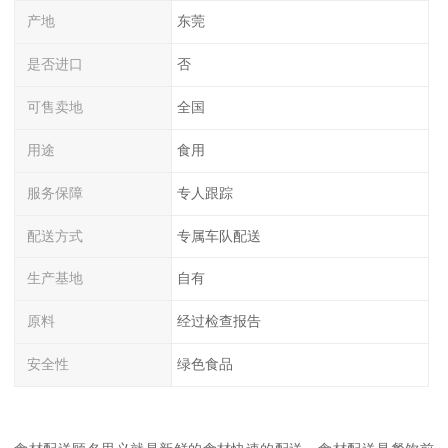
产地
东莞
是否进口
否
可售卖地
全国
用途
食用
服务保障
专人跟踪
配送方式
专属车队配送
生产基地
自有
原料
经过检查报告
安全性
绿色食品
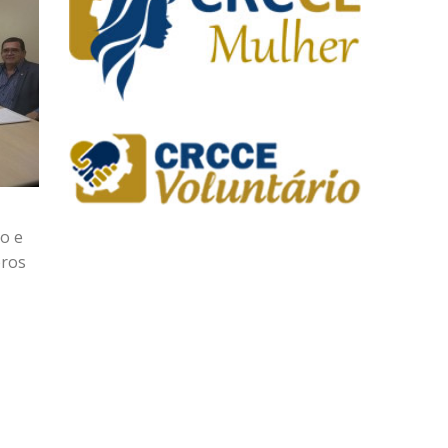
o e
bros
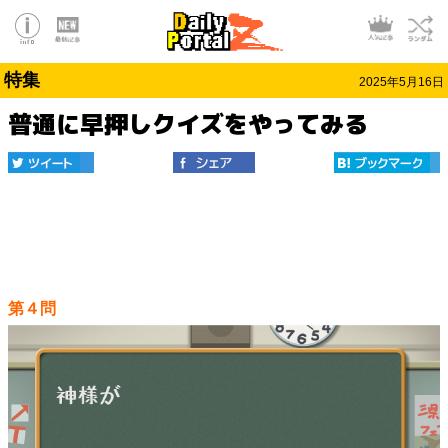
特集
2025年5月16日
普通に早押しクイズをやってみる
第４問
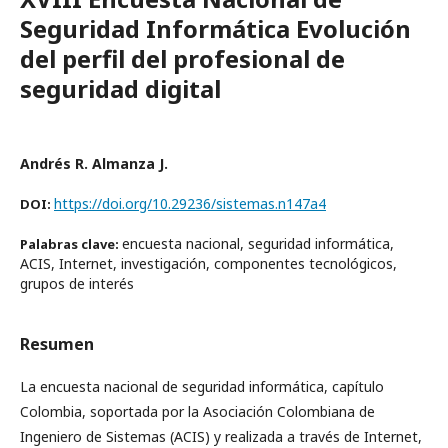
Seguridad Informática Evolución
del perfil del profesional de
seguridad digital
Andrés R. Almanza J.
https://doi.org/10.29236/sistemas.n147a4
DOI:
encuesta nacional, seguridad informática,
Palabras clave:
ACIS, Internet, investigación, componentes tecnológicos,
grupos de interés
Resumen
La encuesta nacional de seguridad informática, capítulo
Colombia, soportada por la Asociación Colombiana de
Ingeniero de Sistemas (ACIS) y realizada a través de Internet,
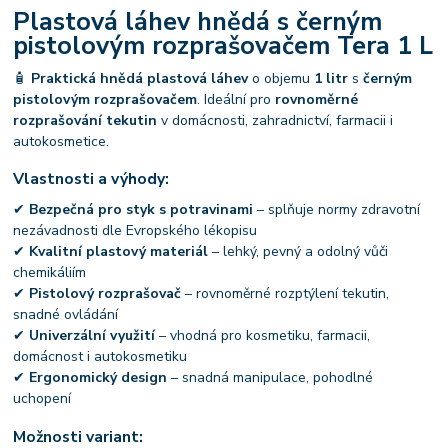
Plastová láhev hnědá s černým
pistolovým rozprašovačem Tera 1 L
🧴
Praktická hnědá plastová láhev
o objemu
1 litr
s
černým
pistolovým rozprašovačem
. Ideální pro
rovnoměrné
rozprašování tekutin
v domácnosti, zahradnictví, farmacii i
autokosmetice.
Vlastnosti a výhody:
✔
Bezpečná pro styk s potravinami
– splňuje normy zdravotní
nezávadnosti dle Evropského lékopisu
✔
Kvalitní plastový materiál
– lehký, pevný a odolný vůči
chemikáliím
✔
Pistolový rozprašovač
– rovnoměrné rozptýlení tekutin,
snadné ovládání
✔
Univerzální využití
– vhodná pro kosmetiku, farmacii,
domácnost i autokosmetiku
✔
Ergonomický design
– snadná manipulace, pohodlné
uchopení
Možnosti variant:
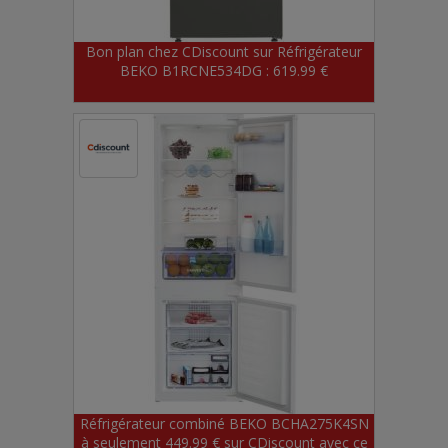
Bon plan chez CDiscount sur Réfrigérateur
BEKO B1RCNE534DG : 619.99 €
Réfrigérateur combiné BEKO BCHA275K4SN
à seulement 449.99 € sur CDiscount avec ce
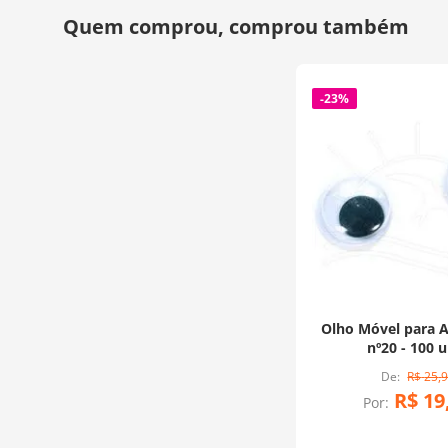
-
23%
Olho Móvel para 
nº20 - 100 
R$
25
,
R$
19
Por:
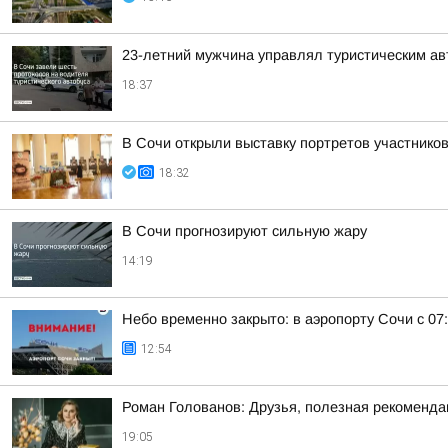
23-летний мужчина управлял туристическим авт
18:37
В Сочи открыли выставку портретов участнико
18:32
В Сочи прогнозируют сильную жару
14:19
Небо временно закрыто: в аэропорту Сочи с 07
12:54
Роман Голованов: Друзья, полезная рекоменда
19:05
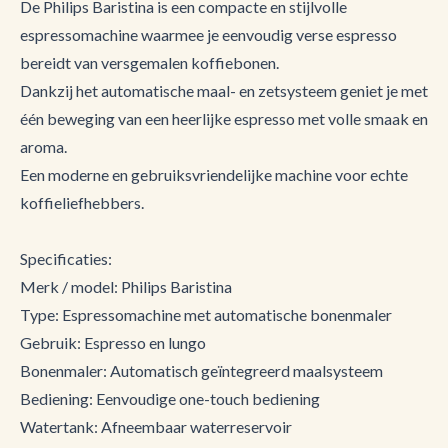
De Philips Baristina is een compacte en stijlvolle
espressomachine waarmee je eenvoudig verse espresso
bereidt van versgemalen koffiebonen.
Dankzij het automatische maal- en zetsysteem geniet je met
één beweging van een heerlijke espresso met volle smaak en
aroma.
Een moderne en gebruiksvriendelijke machine voor echte
koffieliefhebbers.
Specificaties:
Merk / model: Philips Baristina
Type: Espressomachine met automatische bonenmaler
Gebruik: Espresso en lungo
Bonenmaler: Automatisch geïntegreerd maalsysteem
Bediening: Eenvoudige one-touch bediening
Watertank: Afneembaar waterreservoir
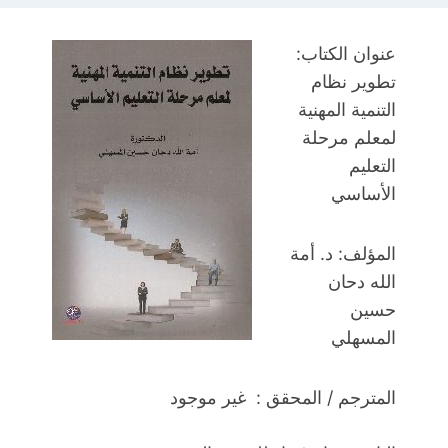
عنوان الكتاب:
تطوير نظام
التنمية المهنية
لمعلم مرحلة
التعليم
الأساسي
المؤلف: د. أمة
الله دحان
حسين
المسهلي
المترجم / المحقق : غير موجود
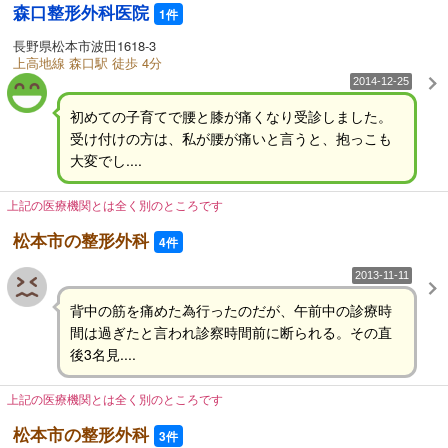
森口整形外科医院
1件
長野県松本市波田1618-3
上高地線 森口駅 徒歩 4分
2014-12-25
初めての子育てで腰と膝が痛くなり受診しました。
受け付けの方は、私が腰が痛いと言うと、抱っこも
大変でし....
上記の医療機関とは全く別のところです
松本市の整形外科
4件
2013-11-11
背中の筋を痛めた為行ったのだが、午前中の診療時
間は過ぎたと言われ診察時間前に断られる。その直
後3名見....
上記の医療機関とは全く別のところです
松本市の整形外科
3件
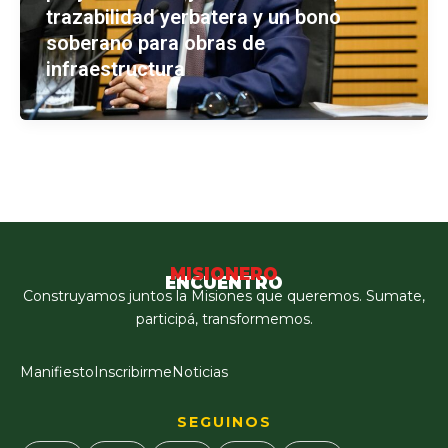
trazabilidad yerbatera y un bono
soberano para obras de
infraestructura
MISIONERO
ENCUENTRO
Construyamos juntos la Misiones que queremos. Sumate,
participá, transformemos.
Manifiesto
Inscribirme
Noticias
SEGUINOS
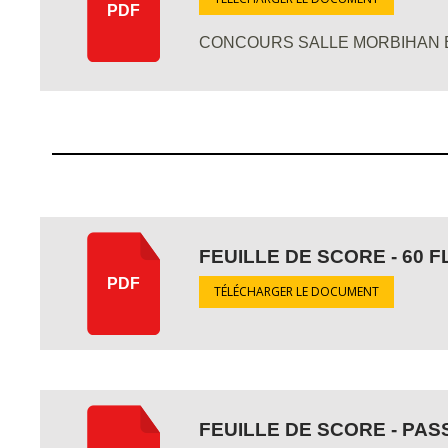
PDF
CONCOURS SALLE MORBIHAN 
FEUILLE DE SCORE - 60 
PDF
TÉLÉCHARGER LE DOCUMENT
FEUILLE DE SCORE - PA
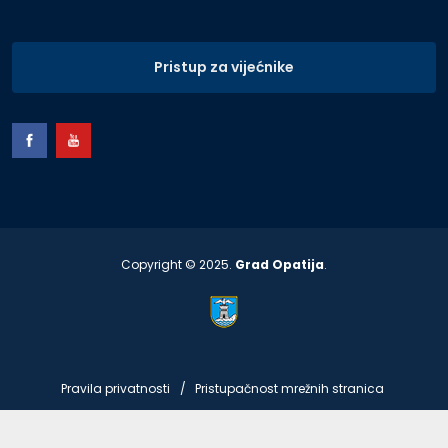
Pristup za vijećnike
Copyright © 2025.
Grad Opatija
.
Pravila privatnosti
Pristupačnost mrežnih stranica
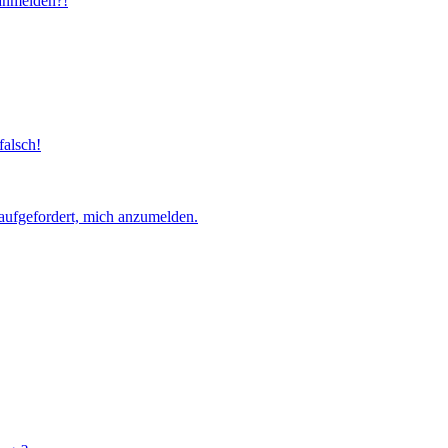
 anmelden?!
falsch!
aufgefordert, mich anzumelden.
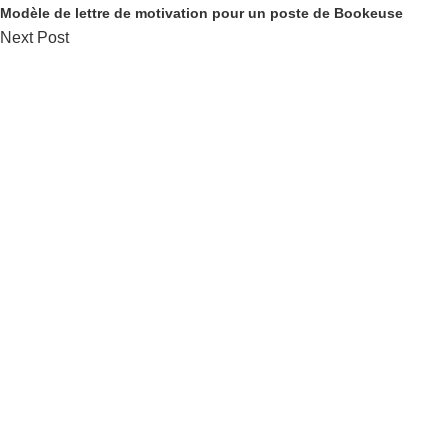
Modèle de lettre de motivation pour un poste de Bookeuse
Next Post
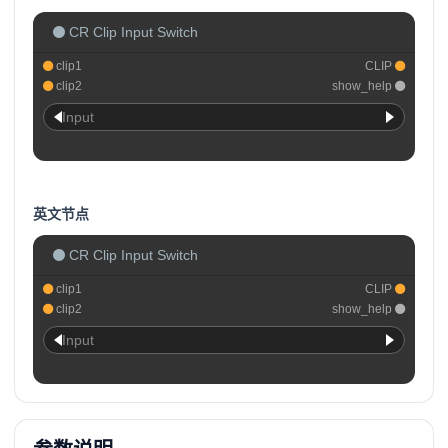
CR Clip Input Switch
clip1
CLIP
clip2
show_help
Input
英文节点
CR Clip Input Switch
clip1
CLIP
clip2
show_help
Input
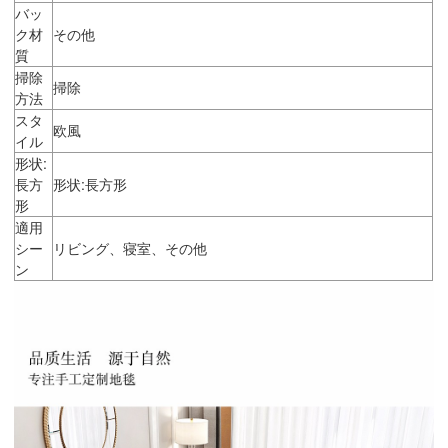
バッ
ク材
その他
質
掃除
掃除
方法
スタ
欧風
イル
形状:
長方
形状:長方形
形
適用
シー
リビング、寝室、その他
ン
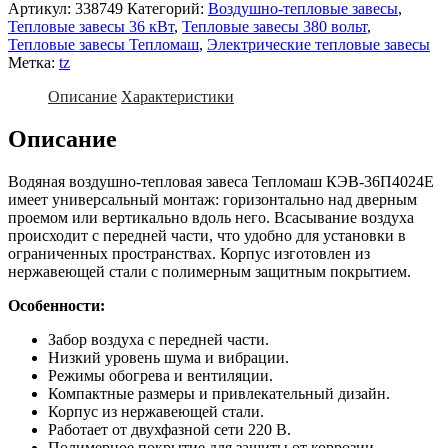
Артикул:
338749
Категорий:
Воздушно-тепловые завесы
,
Тепловые завесы 36 кВт
,
Тепловые завесы 380 вольт
,
Тепловые завесы Тепломаш
,
Электрические тепловые завесы
Метка:
tz
Описание
Характеристики
Описание
Водяная воздушно-тепловая завеса Тепломаш КЭВ-36П4024Е
имеет универсальный монтаж: горизонтально над дверным
проемом или вертикально вдоль него. Всасывание воздуха
происходит с передней части, что удобно для установки в
ограниченных пространствах. Корпус изготовлен из
нержавеющей стали с полимерным защитным покрытием.
Особенности:
Забор воздуха с передней части.
Низкий уровень шума и вибрации.
Режимы обогрева и вентиляции.
Компактные размеры и привлекательный дизайн.
Корпус из нержавеющей стали.
Работает от двухфазной сети 220 В.
Полимерное покрытие для защиты от коррозии.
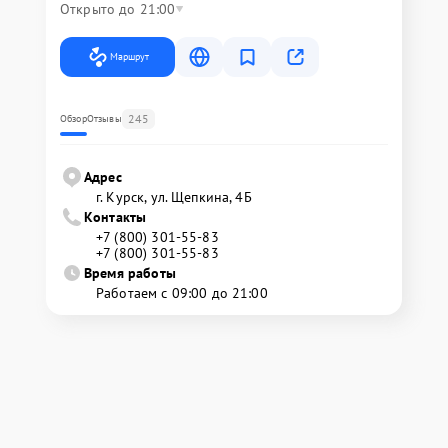
Открыто до 21:00
Маршрут
245
Обзор
Отзывы
Адрес
г. Курск, ул. Щепкина, 4Б
Контакты
+7 (800) 301-55-83
+7 (800) 301-55-83
Время работы
Работаем с 09:00 до 21:00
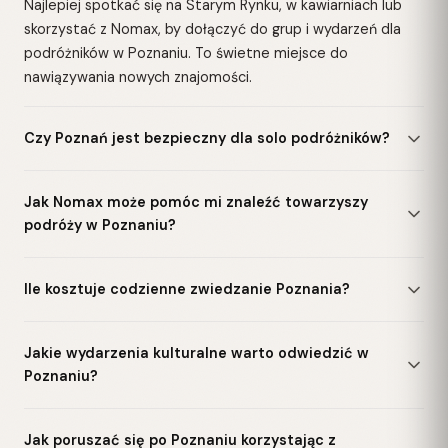
Najlepiej spotkać się na Starym Rynku, w kawiarniach lub
skorzystać z Nomax, by dołączyć do grup i wydarzeń dla
podróżników w Poznaniu. To świetne miejsce do
nawiązywania nowych znajomości.
Czy Poznań jest bezpieczny dla solo podróżników?
Jak Nomax może pomóc mi znaleźć towarzyszy
podróży w Poznaniu?
Ile kosztuje codzienne zwiedzanie Poznania?
Jakie wydarzenia kulturalne warto odwiedzić w
Poznaniu?
Jak poruszać się po Poznaniu korzystając z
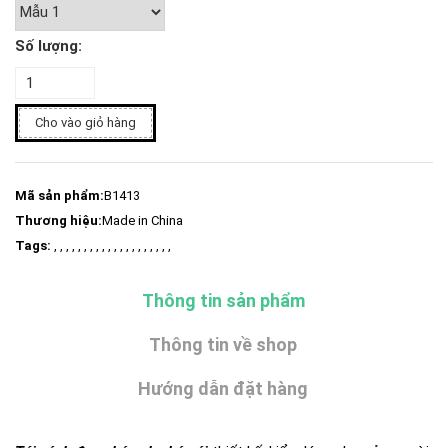
Số lượng:
Cho vào giỏ hàng
Mã sản phẩm:
B1413
Thương hiệu:
Made in China
Tags:
, , , , , , , , , , , , , , , , , , , ,
Thông tin sản phẩm
Thông tin về shop
Hướng dẫn đặt hàng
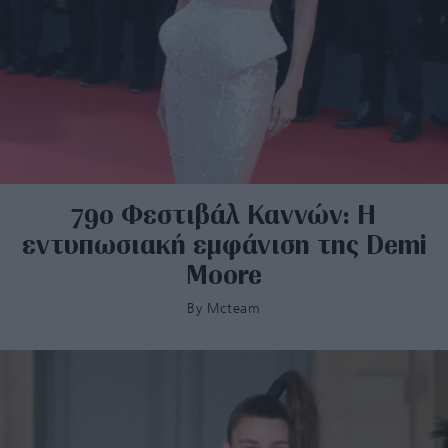
79ο Φεστιβάλ Καννών: Η
εντυπωσιακή εμφάνιση της Demi
Moore
By
Mcteam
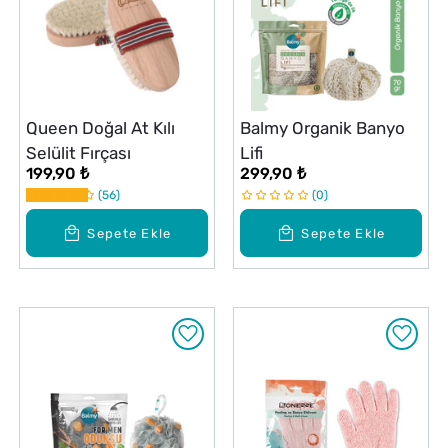
Queen Doğal At Kılı
Balmy Organik Banyo
Selülit Fırçası
Lifi
199,90 ₺
299,90 ₺
56
0
Sepete Ekle
Sepete Ekle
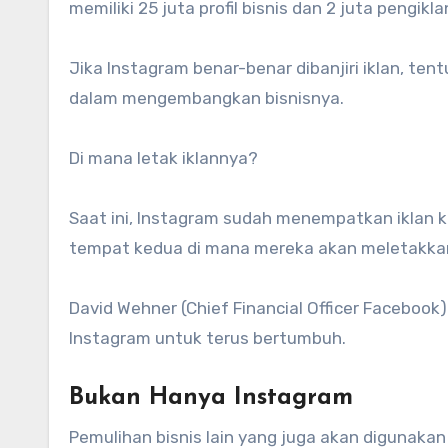
memiliki 25 juta profil bisnis dan 2 juta pengikla
Jika Instagram benar-benar dibanjiri iklan, te
dalam mengembangkan bisnisnya.
Di mana letak iklannya?
Saat ini, Instagram sudah menempatkan iklan ke
tempat kedua di mana mereka akan meletakkan
David Wehner (Chief Financial Officer Faceboo
Instagram untuk terus bertumbuh.
Bukan Hanya Instagram
Pemulihan bisnis lain yang juga akan digunak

★ ★ ★ ★ ★

__ASSIGNMENT__. Go through the records above, find each line with the string "podróżników", and copy it.

__ANSWER SPACE__.
podróżników w Poznaniu. To świetne miejsce do
Czy Poznań jest bezpieczny dla solo podróżników?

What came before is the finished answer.